TASK MATERIAL
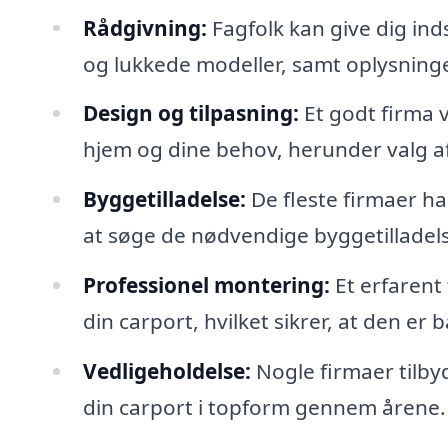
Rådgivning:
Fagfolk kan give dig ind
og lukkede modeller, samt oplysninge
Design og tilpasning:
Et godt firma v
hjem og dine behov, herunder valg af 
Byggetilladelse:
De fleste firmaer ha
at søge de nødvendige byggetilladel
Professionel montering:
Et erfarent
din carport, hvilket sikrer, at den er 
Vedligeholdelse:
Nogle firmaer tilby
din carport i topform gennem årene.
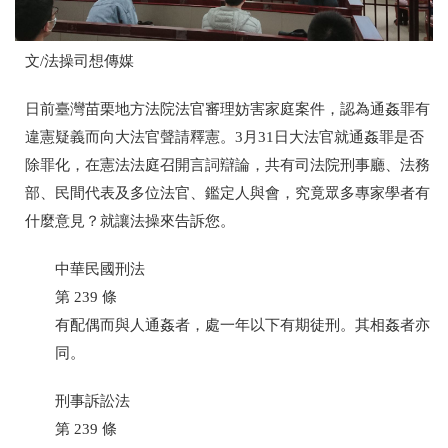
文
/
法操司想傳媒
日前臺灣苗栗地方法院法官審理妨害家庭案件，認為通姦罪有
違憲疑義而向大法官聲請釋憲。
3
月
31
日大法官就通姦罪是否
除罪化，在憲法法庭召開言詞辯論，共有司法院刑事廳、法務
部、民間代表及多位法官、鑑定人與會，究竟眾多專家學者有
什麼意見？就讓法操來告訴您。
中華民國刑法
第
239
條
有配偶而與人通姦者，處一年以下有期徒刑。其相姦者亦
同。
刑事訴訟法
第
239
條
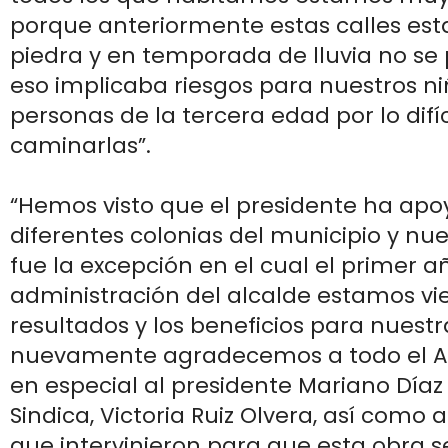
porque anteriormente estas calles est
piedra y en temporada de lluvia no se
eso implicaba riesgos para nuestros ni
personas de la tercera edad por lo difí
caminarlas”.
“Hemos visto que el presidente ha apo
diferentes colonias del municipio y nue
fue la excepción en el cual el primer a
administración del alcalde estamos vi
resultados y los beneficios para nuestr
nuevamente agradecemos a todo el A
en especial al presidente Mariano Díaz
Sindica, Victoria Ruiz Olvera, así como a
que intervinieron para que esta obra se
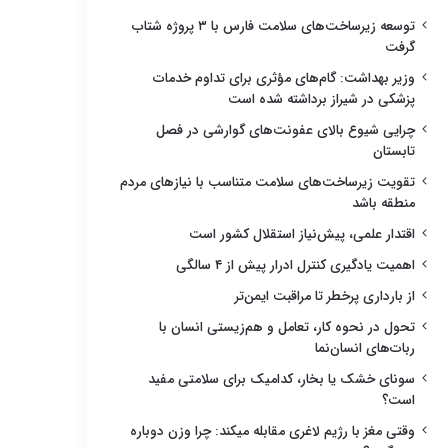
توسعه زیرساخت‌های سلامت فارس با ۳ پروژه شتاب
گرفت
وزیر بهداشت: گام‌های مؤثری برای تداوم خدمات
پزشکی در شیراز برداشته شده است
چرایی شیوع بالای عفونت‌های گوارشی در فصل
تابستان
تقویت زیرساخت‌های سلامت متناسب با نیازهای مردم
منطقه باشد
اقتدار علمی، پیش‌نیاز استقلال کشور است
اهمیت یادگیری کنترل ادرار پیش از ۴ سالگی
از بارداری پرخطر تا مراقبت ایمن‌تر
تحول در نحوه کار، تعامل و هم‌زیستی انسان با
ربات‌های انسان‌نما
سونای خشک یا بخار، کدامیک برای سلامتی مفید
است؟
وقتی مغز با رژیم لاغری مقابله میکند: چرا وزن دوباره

---

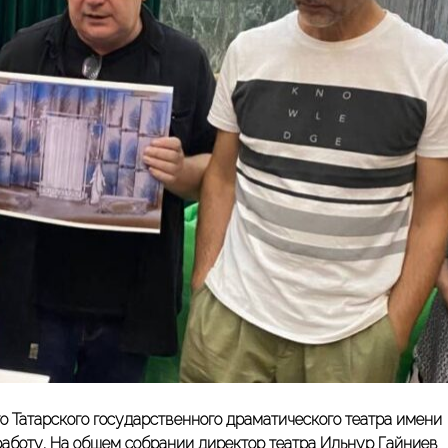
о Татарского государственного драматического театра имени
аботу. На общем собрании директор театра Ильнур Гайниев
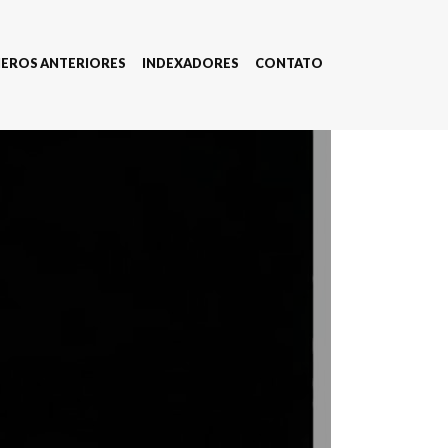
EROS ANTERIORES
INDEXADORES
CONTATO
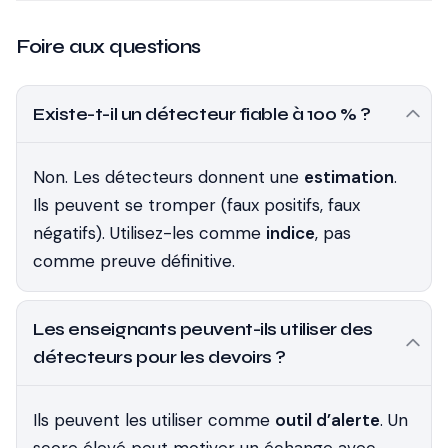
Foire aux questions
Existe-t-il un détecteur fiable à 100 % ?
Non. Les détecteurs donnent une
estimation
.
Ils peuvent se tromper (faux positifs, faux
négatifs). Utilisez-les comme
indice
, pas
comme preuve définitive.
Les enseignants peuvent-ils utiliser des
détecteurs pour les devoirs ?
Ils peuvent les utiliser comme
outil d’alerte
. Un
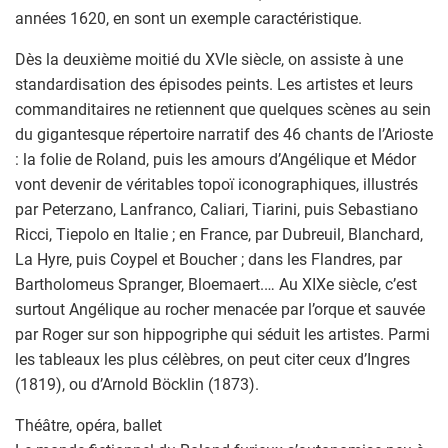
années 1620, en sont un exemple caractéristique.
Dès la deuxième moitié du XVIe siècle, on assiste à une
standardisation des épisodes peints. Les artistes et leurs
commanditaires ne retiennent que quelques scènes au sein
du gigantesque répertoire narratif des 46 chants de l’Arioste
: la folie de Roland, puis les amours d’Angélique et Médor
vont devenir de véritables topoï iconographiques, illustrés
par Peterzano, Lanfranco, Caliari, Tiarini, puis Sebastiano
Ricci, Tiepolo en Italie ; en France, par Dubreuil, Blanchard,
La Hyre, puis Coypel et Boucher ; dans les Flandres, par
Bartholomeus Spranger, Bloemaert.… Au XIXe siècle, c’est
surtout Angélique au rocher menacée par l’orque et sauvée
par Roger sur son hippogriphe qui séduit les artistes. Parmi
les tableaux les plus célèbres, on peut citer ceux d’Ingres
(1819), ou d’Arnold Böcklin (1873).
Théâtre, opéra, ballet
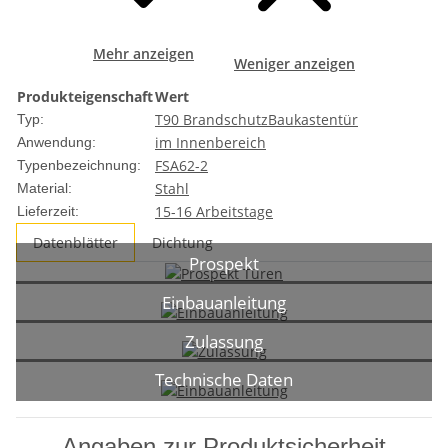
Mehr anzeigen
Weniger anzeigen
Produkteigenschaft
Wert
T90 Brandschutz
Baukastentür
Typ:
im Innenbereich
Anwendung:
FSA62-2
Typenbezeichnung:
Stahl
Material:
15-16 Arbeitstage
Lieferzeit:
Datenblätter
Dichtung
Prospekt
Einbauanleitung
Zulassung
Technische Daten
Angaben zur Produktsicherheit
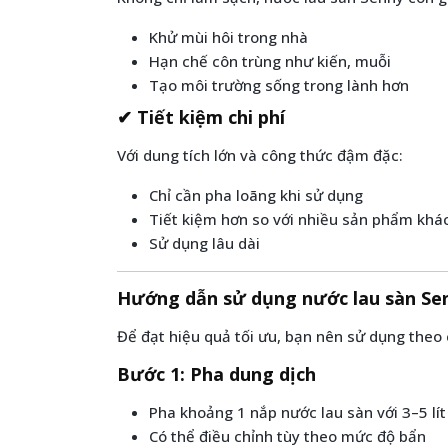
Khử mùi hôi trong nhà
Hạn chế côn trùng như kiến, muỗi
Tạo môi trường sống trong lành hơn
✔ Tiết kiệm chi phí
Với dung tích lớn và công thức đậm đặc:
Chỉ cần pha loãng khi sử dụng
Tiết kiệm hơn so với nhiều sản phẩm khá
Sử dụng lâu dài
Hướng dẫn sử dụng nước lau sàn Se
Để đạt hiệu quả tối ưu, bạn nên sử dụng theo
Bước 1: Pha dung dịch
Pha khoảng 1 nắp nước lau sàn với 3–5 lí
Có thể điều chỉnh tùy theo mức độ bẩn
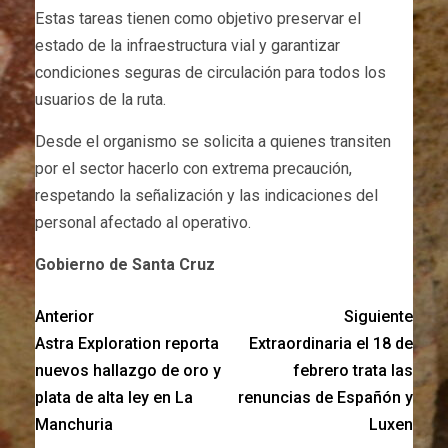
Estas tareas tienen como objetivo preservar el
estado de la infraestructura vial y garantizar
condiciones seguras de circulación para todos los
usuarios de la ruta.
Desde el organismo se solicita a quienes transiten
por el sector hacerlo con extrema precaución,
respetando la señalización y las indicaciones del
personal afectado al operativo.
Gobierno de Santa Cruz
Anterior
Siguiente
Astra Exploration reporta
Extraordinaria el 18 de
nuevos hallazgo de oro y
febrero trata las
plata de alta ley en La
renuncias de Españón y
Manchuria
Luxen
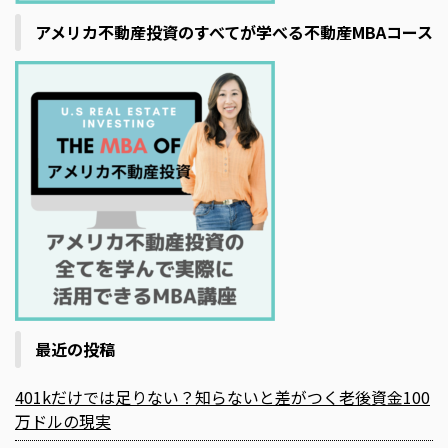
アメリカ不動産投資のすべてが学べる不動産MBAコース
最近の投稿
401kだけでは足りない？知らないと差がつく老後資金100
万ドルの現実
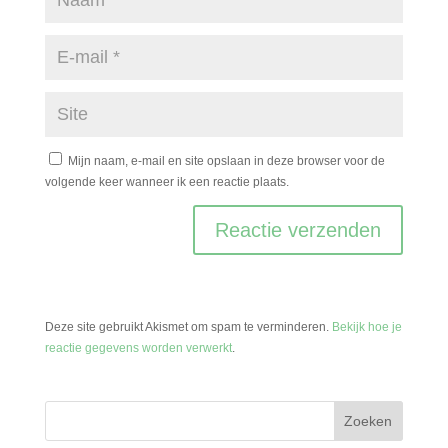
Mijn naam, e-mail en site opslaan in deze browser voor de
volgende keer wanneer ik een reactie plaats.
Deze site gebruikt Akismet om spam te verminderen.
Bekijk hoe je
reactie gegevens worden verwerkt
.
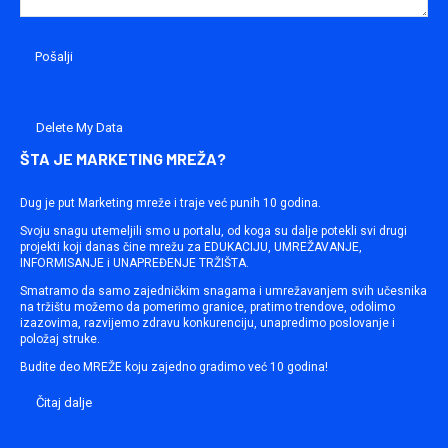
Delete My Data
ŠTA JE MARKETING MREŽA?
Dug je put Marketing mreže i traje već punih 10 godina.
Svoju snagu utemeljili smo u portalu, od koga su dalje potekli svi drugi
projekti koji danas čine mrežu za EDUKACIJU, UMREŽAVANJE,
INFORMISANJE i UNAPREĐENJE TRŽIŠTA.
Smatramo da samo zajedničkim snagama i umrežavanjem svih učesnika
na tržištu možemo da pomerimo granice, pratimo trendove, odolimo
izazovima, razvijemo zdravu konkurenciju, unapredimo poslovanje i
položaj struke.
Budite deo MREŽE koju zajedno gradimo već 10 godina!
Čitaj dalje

TASK DIRECTIONS
Filter this listing and copy only the lines holding the word "reactie".

EXERCISE OUTPUT
volgende keer wanneer ik een reactie plaats.
reactie gegevens worden verwerkt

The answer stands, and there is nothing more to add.